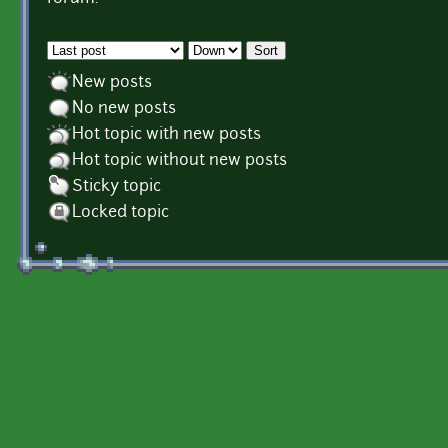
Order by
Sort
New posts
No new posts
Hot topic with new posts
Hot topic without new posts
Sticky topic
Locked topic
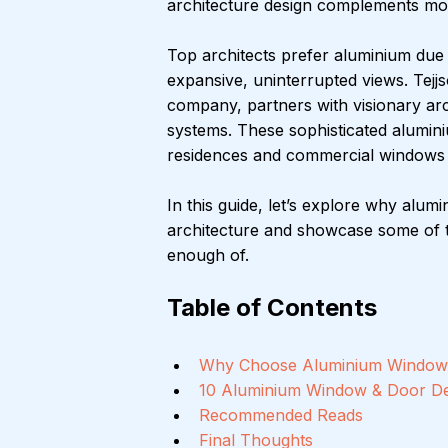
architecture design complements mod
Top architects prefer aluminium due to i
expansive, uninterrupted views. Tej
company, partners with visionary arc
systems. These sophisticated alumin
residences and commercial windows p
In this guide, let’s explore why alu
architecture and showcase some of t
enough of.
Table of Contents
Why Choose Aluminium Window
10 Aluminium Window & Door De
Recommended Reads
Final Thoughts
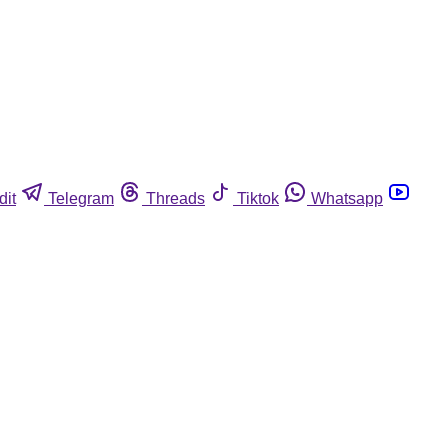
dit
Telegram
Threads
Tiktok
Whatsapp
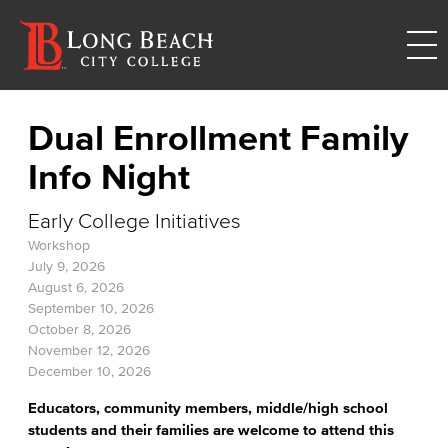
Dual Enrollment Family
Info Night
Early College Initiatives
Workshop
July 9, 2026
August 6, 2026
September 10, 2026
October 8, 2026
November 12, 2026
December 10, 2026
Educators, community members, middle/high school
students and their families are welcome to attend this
********************
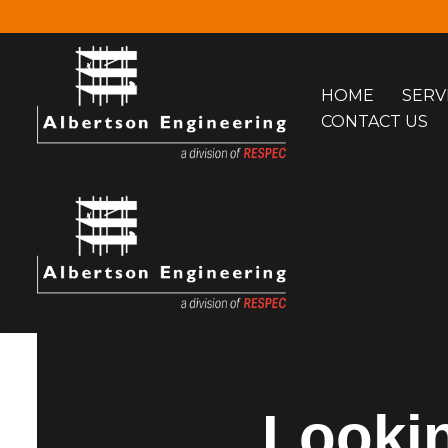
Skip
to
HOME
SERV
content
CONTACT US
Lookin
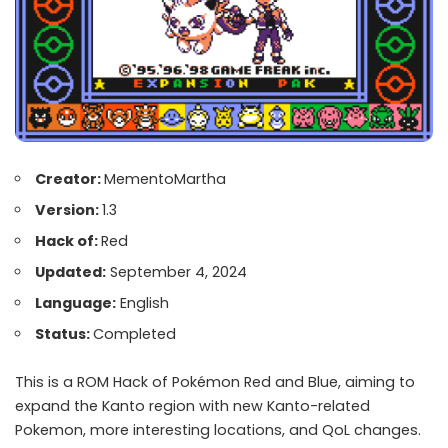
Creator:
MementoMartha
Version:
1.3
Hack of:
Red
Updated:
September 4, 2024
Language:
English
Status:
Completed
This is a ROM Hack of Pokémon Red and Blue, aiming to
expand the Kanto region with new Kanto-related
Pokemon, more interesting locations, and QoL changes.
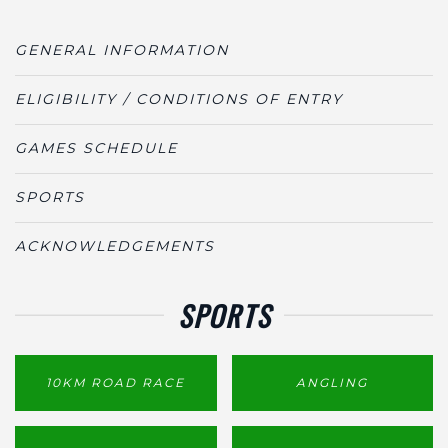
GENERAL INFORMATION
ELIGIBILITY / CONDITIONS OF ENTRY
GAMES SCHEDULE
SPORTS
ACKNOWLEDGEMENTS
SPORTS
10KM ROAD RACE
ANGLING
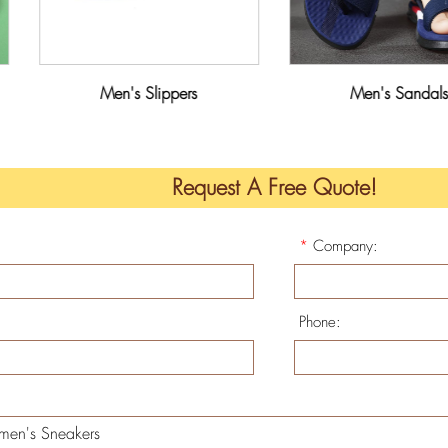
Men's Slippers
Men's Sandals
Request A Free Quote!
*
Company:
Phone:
********************
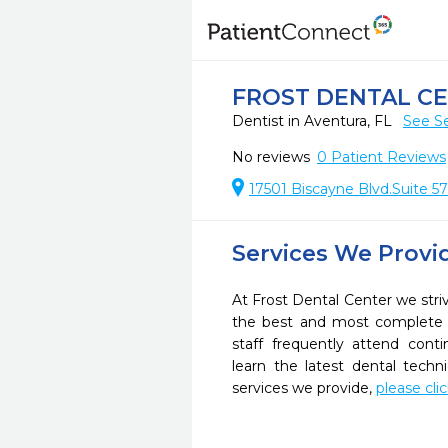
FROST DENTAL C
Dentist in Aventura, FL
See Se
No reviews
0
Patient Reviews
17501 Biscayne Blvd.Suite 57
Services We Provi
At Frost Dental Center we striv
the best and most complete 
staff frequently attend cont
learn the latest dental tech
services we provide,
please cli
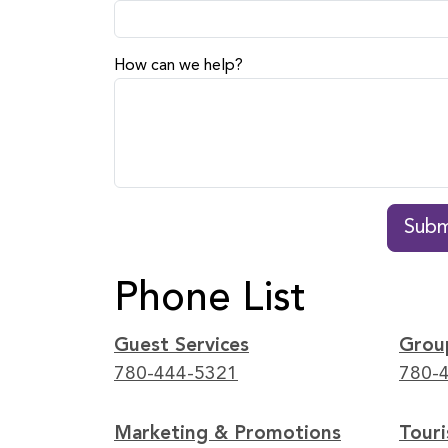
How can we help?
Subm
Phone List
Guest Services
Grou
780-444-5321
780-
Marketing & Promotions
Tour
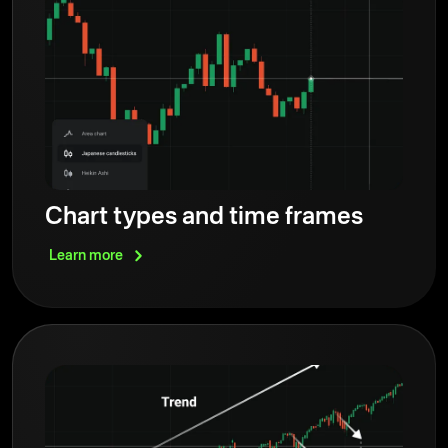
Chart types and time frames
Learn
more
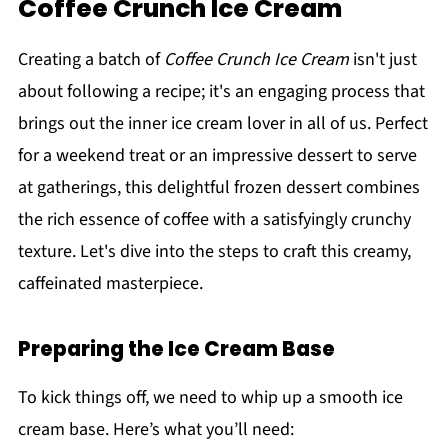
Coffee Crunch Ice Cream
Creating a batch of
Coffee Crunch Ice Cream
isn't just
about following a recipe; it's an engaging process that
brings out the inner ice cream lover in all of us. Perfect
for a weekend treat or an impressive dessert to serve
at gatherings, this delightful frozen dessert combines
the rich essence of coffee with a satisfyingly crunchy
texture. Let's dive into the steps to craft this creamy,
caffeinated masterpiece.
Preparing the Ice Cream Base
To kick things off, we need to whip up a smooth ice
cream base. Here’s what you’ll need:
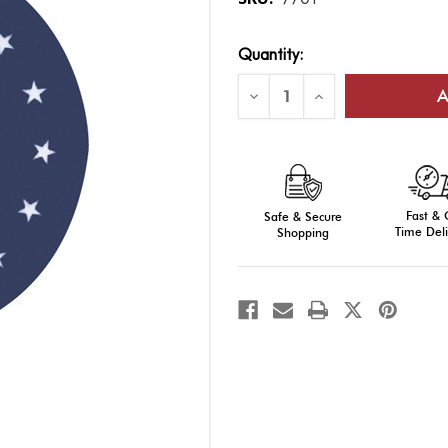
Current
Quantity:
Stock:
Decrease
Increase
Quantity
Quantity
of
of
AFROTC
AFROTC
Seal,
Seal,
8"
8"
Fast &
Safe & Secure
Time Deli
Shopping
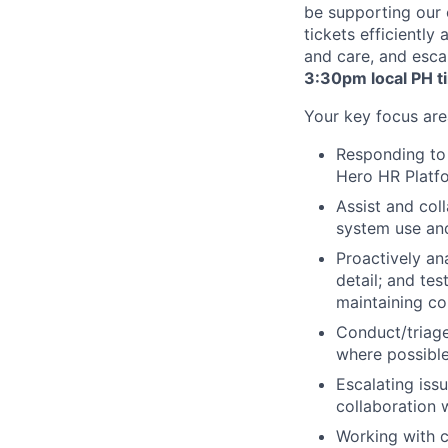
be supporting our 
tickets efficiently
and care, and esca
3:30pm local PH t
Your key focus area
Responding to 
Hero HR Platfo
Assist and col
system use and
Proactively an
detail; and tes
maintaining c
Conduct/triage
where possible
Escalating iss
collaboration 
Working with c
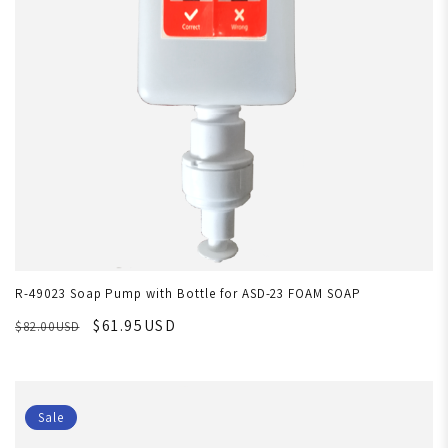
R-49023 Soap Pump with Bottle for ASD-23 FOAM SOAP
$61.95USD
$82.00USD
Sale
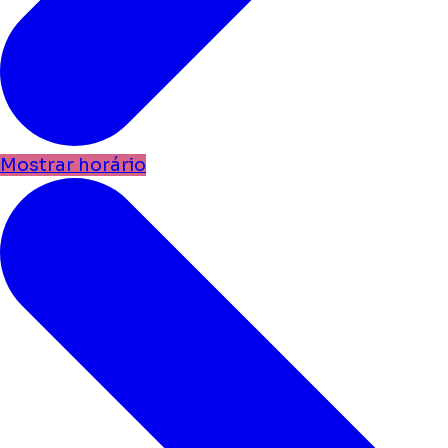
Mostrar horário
********************
■ TASK REQUIREMENTS: Range to copy from the records above: the line containing "where possible" to the line containing "Mostrar horário", both included. Output those lines exactly and only those, skipping pictures.

■ ANSWER TO THE EXERCISE:
where possible
Escalating iss
collaboration 
Working with c
R-49023 Soap Pump with Bottle for ASD-23 FOAM SOAP
$61.95USD
$82.00USD
Sale
Mostrar horário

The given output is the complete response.